Smartworking destinato a rimanere, il 54% delle imprese continuerà a usarlo
Il lavoro sarà sempre più agile anche nel post-Covid. Il 54% delle aziende in Italia si dice pronto a continuare ad utilizzare lo smartworking anche a seguito dell’emergenza sanitaria e, a regime, la settimana ideale sarà metà in presenza e metà a distanza così da recuperare i rapporti sociali che hanno rappresentato in questi mesi la maggiore criticità. La rivoluzione del lavoro, innescata con il coronavirus e l’esigenza di limitare i contatti, non si fermerà e coinvolgerà soprattutto le imprese di servizio, mentre nel settore manifatturiero riguarderà tutte quelle funzioni (amministrative, di marketing e gestione del personale) per cui non è necessaria la presenza fisica. Di pari passo si diffonderà una nuova cultura aziendale fondata sulla fiducia invece che sul controllo, sulla responsabilità invece che sulla gerarchia, sulla flessibilità invece che sulla rigidità e sulla collaborazione invece che sulla competizione.

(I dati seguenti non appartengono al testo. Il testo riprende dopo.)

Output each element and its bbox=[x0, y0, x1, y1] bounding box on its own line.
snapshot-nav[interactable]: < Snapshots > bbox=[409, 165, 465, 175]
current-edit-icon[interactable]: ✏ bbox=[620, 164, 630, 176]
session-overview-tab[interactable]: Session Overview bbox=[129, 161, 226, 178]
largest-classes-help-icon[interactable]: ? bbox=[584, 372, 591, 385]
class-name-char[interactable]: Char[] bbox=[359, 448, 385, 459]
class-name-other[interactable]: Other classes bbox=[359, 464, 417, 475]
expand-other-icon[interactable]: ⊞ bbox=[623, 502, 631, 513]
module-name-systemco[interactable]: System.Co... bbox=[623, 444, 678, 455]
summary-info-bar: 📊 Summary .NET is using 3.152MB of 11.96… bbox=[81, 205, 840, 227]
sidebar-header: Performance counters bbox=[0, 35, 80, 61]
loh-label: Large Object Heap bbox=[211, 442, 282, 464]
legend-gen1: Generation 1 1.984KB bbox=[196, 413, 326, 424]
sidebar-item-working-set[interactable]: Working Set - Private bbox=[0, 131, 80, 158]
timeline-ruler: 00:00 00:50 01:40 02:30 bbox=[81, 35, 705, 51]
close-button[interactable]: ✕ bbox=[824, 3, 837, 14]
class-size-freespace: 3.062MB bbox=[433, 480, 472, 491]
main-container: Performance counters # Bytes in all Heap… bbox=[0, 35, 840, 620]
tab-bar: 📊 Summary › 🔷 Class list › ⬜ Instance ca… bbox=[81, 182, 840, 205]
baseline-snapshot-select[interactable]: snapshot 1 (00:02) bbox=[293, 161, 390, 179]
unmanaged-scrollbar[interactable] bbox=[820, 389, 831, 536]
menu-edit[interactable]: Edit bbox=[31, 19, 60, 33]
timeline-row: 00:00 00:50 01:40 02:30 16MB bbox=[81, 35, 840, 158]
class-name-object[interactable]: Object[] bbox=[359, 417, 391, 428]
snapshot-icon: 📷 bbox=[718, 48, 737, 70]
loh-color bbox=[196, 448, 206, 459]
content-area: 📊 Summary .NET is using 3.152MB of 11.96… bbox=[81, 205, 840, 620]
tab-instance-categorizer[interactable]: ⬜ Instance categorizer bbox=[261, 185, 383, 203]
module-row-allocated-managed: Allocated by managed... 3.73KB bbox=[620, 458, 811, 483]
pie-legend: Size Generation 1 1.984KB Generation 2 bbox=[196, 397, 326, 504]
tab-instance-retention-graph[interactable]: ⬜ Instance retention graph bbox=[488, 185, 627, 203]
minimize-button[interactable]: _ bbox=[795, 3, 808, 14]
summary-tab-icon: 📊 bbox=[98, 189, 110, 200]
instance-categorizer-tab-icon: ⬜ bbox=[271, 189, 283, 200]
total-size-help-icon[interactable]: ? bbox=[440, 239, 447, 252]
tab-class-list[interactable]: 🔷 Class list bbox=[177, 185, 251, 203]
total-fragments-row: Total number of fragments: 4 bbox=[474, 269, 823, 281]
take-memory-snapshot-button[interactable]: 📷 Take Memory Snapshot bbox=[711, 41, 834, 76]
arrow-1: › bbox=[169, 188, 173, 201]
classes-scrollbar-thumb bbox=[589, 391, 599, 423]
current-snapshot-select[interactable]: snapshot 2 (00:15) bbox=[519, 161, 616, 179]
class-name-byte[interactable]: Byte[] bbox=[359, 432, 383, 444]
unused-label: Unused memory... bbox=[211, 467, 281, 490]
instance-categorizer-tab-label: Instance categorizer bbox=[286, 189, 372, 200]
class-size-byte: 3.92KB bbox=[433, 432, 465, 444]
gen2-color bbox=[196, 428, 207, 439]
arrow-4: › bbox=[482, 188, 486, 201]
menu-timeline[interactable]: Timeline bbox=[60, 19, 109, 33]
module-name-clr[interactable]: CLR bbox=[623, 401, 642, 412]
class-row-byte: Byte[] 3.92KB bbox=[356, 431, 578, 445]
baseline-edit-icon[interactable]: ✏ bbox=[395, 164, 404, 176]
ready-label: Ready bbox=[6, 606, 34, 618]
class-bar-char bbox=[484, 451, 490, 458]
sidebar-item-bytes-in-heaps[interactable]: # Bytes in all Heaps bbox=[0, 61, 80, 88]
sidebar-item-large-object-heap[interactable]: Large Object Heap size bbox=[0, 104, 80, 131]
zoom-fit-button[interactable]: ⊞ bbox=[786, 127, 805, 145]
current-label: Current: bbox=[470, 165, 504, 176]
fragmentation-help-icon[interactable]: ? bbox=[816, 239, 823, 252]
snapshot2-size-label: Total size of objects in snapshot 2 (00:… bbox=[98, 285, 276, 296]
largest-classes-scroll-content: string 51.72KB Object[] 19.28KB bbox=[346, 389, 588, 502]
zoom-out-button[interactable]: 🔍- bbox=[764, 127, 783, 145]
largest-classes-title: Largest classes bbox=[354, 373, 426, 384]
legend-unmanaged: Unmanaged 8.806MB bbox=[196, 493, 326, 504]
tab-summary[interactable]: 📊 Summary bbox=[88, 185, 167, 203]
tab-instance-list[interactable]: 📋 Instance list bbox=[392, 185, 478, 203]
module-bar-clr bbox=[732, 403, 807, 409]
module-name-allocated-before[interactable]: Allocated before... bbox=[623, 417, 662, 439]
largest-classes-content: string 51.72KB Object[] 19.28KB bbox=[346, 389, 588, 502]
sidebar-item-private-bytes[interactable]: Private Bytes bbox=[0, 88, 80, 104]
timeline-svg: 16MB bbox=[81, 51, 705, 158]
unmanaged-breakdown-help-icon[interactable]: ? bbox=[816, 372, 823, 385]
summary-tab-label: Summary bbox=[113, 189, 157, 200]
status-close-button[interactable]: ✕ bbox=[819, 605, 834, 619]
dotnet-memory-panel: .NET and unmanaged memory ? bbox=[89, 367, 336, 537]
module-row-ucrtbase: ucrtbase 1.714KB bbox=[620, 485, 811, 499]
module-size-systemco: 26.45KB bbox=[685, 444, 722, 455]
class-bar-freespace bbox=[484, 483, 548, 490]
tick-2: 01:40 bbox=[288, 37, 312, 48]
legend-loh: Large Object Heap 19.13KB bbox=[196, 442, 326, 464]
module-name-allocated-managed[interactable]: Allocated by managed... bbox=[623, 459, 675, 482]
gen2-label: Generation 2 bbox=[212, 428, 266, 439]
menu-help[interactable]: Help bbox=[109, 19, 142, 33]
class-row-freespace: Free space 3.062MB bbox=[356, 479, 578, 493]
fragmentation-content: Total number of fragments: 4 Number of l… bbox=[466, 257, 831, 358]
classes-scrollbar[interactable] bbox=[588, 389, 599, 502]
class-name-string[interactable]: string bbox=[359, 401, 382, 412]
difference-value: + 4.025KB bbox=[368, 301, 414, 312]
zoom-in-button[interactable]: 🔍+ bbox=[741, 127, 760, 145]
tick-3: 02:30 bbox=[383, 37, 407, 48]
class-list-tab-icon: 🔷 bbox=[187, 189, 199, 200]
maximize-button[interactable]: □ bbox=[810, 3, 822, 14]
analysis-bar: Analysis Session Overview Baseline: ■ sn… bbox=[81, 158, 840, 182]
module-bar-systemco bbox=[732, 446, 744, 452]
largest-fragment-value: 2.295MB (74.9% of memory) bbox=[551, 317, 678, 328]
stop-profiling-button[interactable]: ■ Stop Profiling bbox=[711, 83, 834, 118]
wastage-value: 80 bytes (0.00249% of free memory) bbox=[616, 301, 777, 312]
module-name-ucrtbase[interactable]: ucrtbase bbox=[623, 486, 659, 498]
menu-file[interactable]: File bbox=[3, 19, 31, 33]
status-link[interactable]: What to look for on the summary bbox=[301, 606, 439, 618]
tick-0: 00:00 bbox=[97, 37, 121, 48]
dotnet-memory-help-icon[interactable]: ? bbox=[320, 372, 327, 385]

A delineare lo scenario del lavoro nel post-pandemia è lo studio “Quick survey Smart working 2.0” realizzato, a distanza di 11 mesi dall’avvio dello smartworking, da Fondirigenti indagando tra le sue 14mila aziende aderenti. Ciò che emerge dalle varie risposte è che l’approccio dimostrato dalla maggior parte delle imprese (il 54%) è quello di implementare una strategia in grado di strutturare il lavoro da remoto in modo permanente, ottimizzando i vantaggi e gestendo i rischi associati. Dalle prime risposte di imprenditori, manager, quadri, impiegati (oltre 1.500 – un campione costituito dal 74% aziende del Nord, 18% Centro, 8% Sud, 63% Pmi e 37% grandi imprese) è emerso che la suddivisione ideale della settimana lavorativa tra smartworking e presenza in ufficio è di metà e metà, si aggira infatti su una media di 2,6 giorni in presenza e 2,4 giorni a distanza.
Le più propense all’utilizzo dello smart working anche in tempi post-emergenziali risultano essere le cooperative (86%), gli enti no profit (85%), seguiti dalle aziende private non familiari (58%). Nelle aziende più strutturate, in particolare in quelle che, oltre ad erogare servizi, producono beni materiali, la transizione allo smartworking può risultare più lenta e la readiness può riguardare principalmente le figure impiegatizie e meno quelle operaie.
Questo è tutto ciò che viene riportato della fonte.